Notez que l’écriture ou le calcul ne s’enseignent guère autrement. « Maîtresse, c’est juste ? » « C’est bien, maîtresse ? » Quoi que fassent les élèves – tracer des lettres, conjuguer un verbe, mesurer un angle – ils recherchent l’expertise d’autrui pour savoir s’ils ont oui ou non bien compris. L’évaluation commence bien avant les récitations et les portfolios, lorsque nous sommes harcelés de demandes de validation. Comment répondre à bon escient ? Quand dire « Oui, c’est parfait. », « Non, refais ! » ou plutôt « Je ne sais pas… Et vous-mêmes, vous en pensez quoi… » ? Si nous jugeons de tout, les élèves doivent nous croire sur parole. Si nous ne disons rien, on ne voit pas pourquoi ils viendraient à l’école. Le secret du métier, c’est de sanctionner juste assez pour que l’apprenti soit de moins en moins chaperonné, qu’il en vienne à s’« autoévaluer », à connaître les normes, pas seulement à les suivre sous dictée.

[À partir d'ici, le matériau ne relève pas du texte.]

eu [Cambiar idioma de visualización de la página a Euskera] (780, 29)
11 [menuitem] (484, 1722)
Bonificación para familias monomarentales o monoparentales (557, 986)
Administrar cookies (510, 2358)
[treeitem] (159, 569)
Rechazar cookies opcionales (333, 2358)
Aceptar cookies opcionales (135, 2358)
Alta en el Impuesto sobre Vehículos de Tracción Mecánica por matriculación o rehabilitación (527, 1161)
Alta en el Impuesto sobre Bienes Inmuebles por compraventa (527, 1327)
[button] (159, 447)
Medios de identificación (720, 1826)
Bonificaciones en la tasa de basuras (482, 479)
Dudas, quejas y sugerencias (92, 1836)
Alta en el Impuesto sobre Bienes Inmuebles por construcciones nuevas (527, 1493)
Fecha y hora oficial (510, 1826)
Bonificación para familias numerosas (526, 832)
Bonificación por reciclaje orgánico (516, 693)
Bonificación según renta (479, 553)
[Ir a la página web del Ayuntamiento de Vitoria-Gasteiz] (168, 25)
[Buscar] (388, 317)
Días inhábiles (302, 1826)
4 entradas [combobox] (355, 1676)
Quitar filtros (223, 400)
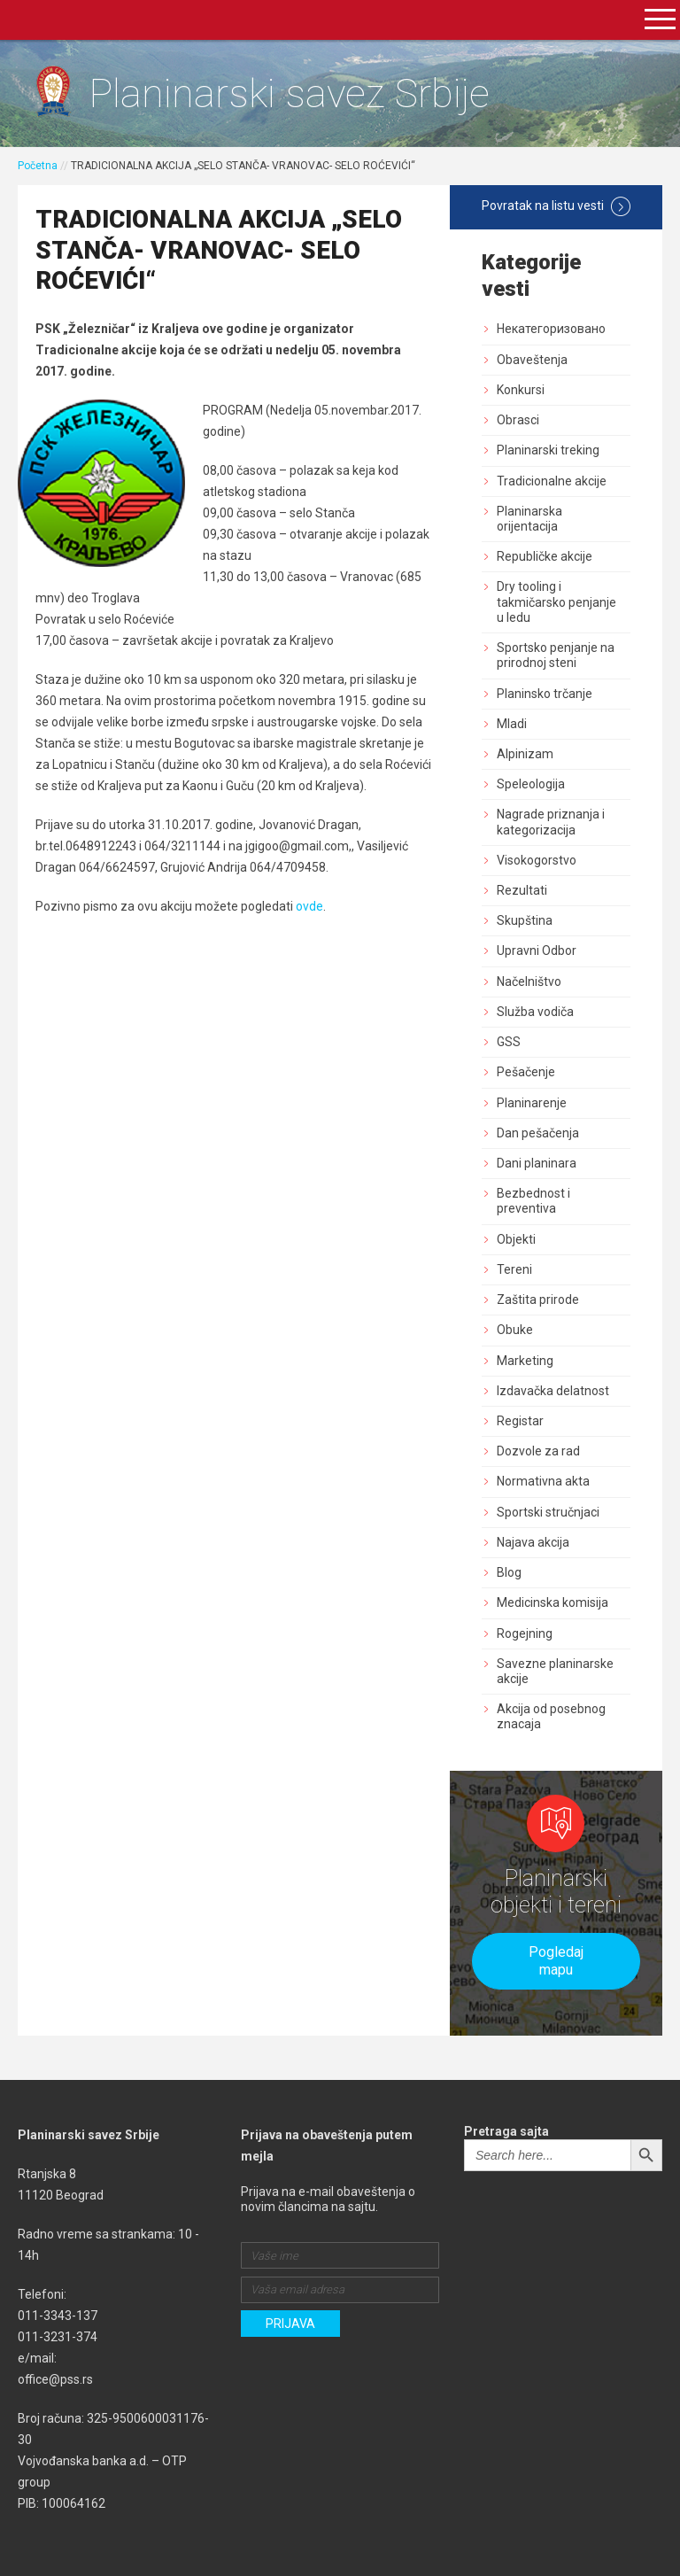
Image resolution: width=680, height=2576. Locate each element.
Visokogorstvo (536, 860)
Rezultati (522, 890)
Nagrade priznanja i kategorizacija (551, 821)
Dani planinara (536, 1163)
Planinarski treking (548, 450)
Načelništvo (529, 981)
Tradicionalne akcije (552, 481)
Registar (520, 1421)
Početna (38, 165)
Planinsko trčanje (544, 694)
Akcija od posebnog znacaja (551, 1716)
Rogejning (524, 1633)
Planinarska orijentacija (529, 518)
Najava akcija (533, 1542)
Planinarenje (532, 1103)
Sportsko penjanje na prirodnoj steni (555, 655)
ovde (309, 906)
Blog (509, 1572)
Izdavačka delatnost (553, 1391)
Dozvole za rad (538, 1451)
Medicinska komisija (552, 1602)
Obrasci (518, 420)
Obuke (515, 1330)
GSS (509, 1042)
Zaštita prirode (538, 1299)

C’est pour cela que l’on étudie : pour devenir peu à peu autonome, c’est-à-dire instruit, capable de faire la part de l’erreur et de la vérité, de la justice et de l’inéquité, de ce qui est admissible ou bien discutable du point de vue critique d’un esprit libéré, se méfiant de ce que les maîtres du monde (ou le gourou du quartier) l’autorisent à penser. « Est-ce juste, monsieur le directeur ? » « Suis-je bien, monsieur le curé ? » « C’est vrai, madame TV ? » Où mène le respect de ceux qui savent si nous ne pouvons pas petit à petit agir à notre tour – grâce à eux, donc aussi en nous passant d’eux – de manière raisonnée ?

« Dans toute relation humaine, nous devrions avoir en vue cette évolution, dit Mireille Cifali : dépendance, attachement et prise d’indépendance. C’est ainsi qu’on grandit, à tout âge de la vie. » Le maître tout-puissant se fait plaisir le long du bassin, tant que les élèves s’en remettent de gré ou de force à son examen. Mais qu’arrivera-t-il hors les murs, quand le temps sera venu pour le formé de s’autogouverner, de ne sombrer ni sous le « déluge de l’information » ni dans un « océan de savoir » dont le niveau ne fait que monter ? Le bon nageur ne demande pas en crawlant s’il a 3 ou 6 de battements de pieds : il économise son souffle pour régler son geste et rejoindre la côte avant de tétaniser ; il se sauve tout seul ou secourt son prochain sans attendre d’y être invité. Bref, il est autonome : il n’a pas besoin, pour savoir quoi faire, d’être regardé.